WORKING DATA section start
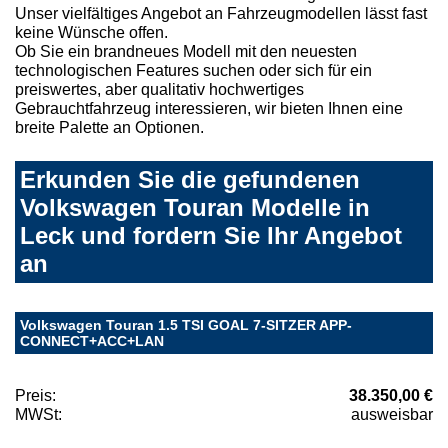
Unser vielfältiges Angebot an Fahrzeugmodellen lässt fast
keine Wünsche offen.
Ob Sie ein brandneues Modell mit den neuesten
technologischen Features suchen oder sich für ein
preiswertes, aber qualitativ hochwertiges
Gebrauchtfahrzeug interessieren, wir bieten Ihnen eine
breite Palette an Optionen.
Erkunden Sie die gefundenen
Volkswagen Touran Modelle in
Leck und fordern Sie Ihr Angebot
an
Volkswagen Touran 1.5 TSI GOAL 7-SITZER APP-
CONNECT+ACC+LAN
Preis:
38.350,00 €
MWSt:
ausweisbar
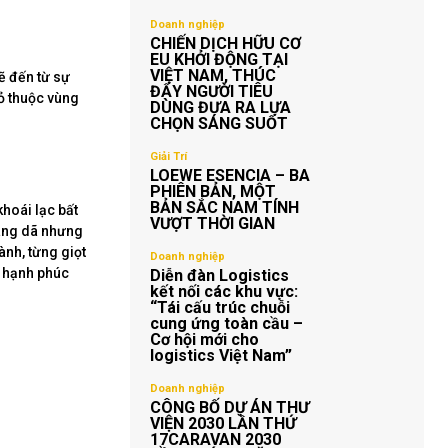
Doanh nghiệp
CHIẾN DỊCH HỮU CƠ
EU KHỞI ĐỘNG TẠI
VIỆT NAM, THÚC
ẽ đến từ sự
ĐẨY NGƯỜI TIÊU
hỏ thuộc vùng
DÙNG ĐƯA RA LỰA
CHỌN SÁNG SUỐT
Giải Trí
LOEWE ESENCIA – BA
PHIÊN BẢN, MỘT
BẢN SẮC NAM TÍNH
hoái lạc bất
VƯỢT THỜI GIAN
oang dã nhưng
ành, từng giọt
Doanh nghiệp
, hạnh phúc
Diễn đàn Logistics
kết nối các khu vực:
“Tái cấu trúc chuỗi
cung ứng toàn cầu –
Cơ hội mới cho
logistics Việt Nam”
Doanh nghiệp
CÔNG BỐ DỰ ÁN THƯ
VIỆN 2030 LẦN THỨ
17CARAVAN 2030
WORKING DATA section end
HOW TO COMPLETE THIS TASK
Where a line above contains the word "Angebot", copy that line.

EXERCISE SOLUTION
Unser vielfältiges Angebot an Fahrzeugmodellen lässt fast
Leck und fordern Sie Ihr Angebot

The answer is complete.